Il processo è un altro segmento del film. Accusa e difesa si scontrano sui versi, sul linguaggio, sulla filosofia, sulla morale e sulla censura. Prevale la tesi che il linguaggio di Ginsberg non poteva che essere quello. «Egli non parla», dice il difensore, «ai clienti del Waldorf Astoria o del Four Seasons, ma agli sconfitti, agli arrabbiati, ai diversi nei loro ambienti». La sentenza che proclama il giudice è un appello alla libertà. «L’America è un Paese liberale, un riferimento del mondo, aperto a tutte le intelligenze.
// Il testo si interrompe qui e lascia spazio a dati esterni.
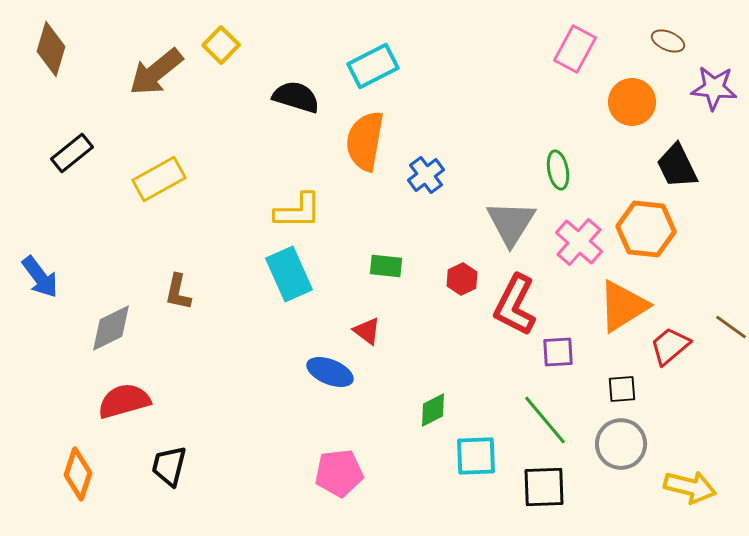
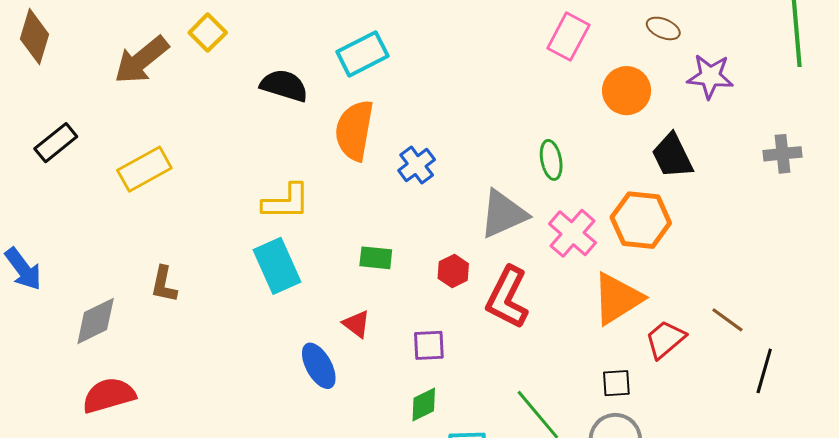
gray triangle: (511, 223) -> (503, 214), turned 34
purple square: (558, 352) -> (429, 345), moved
blue ellipse: (330, 372) -> (319, 366), turned 39

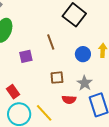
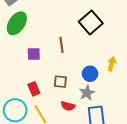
blue circle: (83, 54) -> (90, 74), moved
red rectangle: (13, 92) -> (34, 89), moved

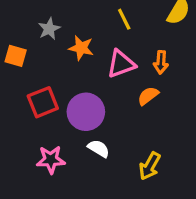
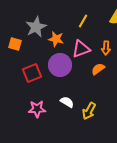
yellow line: (124, 19) -> (83, 21), turned 56
gray star: (49, 29) -> (36, 27), size x1.5
purple circle: (86, 112) -> (60, 65), moved
yellow arrow: (150, 166) -> (89, 111), moved

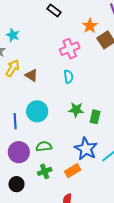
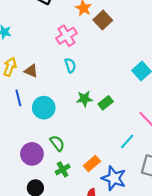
green rectangle: (95, 117) -> (106, 103), turned 48
blue line: (15, 121) -> (18, 98), moved
green semicircle: (44, 146) -> (57, 143), turned 70
blue star: (86, 149) -> (114, 178), moved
Non ci devono essere limiti, non ci deve essere censura. Il poeta si è valso del proprio linguaggio, che è pertinente ai contenuti che ha voluto esprimere».

Gli autori del film, Epstein e Friedman, hanno lavorato a incastro con la poesia che viene detta e lavorata, tagliata e ricomposta, analizzata come un tumore o un miracolo. Ginsberg non è un poeta perfetto, non è un legislatore come Neruda o Eliot. È un imperfetto felice di esserlo. Perfetti o imperfetti che fossero i “beat”, certo quel gruppo era la forca caudina più abrasiva e seduttiva. Passarci sotto ti faceva soffrire, ma ti eccitava. Erano quei magnifici anni Cinquanta, il decennio di punta del secolo. Dopo la guerra, tutte le pagine di tutti i Paesi dovevano girare. Chi studiava, chi cresceva, chi viveva, chi sentiva, chi apprendeva e chi insegnava.

Ginsberg e gli altri non potevano non essere toccati. Hanno certo avuto parte nell’educazione del sentimento e della cultura del momento, con altri movimenti riconosciuti: l’America delle due coste, gli arrabbiati dell’Actors e gli arrabbiati inglesi amici di Osborne, Evtušenko e i compagni dissidenti, Bergman dei posti e dei sigilli, Fellini delle strade e delle notti. E altri. E Naturalmente quell’Holden Caulfield di un Salinger che era arrivato prima di tutti. Anche Urlo di Ginsberg arriva prima di Berkeley, della Sorbona, della Statale e di Woodstock.

Alcuni versi: «Ho visto le migliori menti della mia generazione distrutte dalla pazzia, affamate nude isteriche / trascinarsi per strade di negri all’alba in cerca di droga rabbiosa / hipster dal capo d’angelo ardenti per l’antico contatto celeste / con la dinamo stellata nel macchinario della notte / che in miseria e stracci e occhi infossati stavano su partiti a fumare nel buio soprannaturale / di soffitte a acqua fredda fluttuando nelle cime delle città, contemplando jazz…».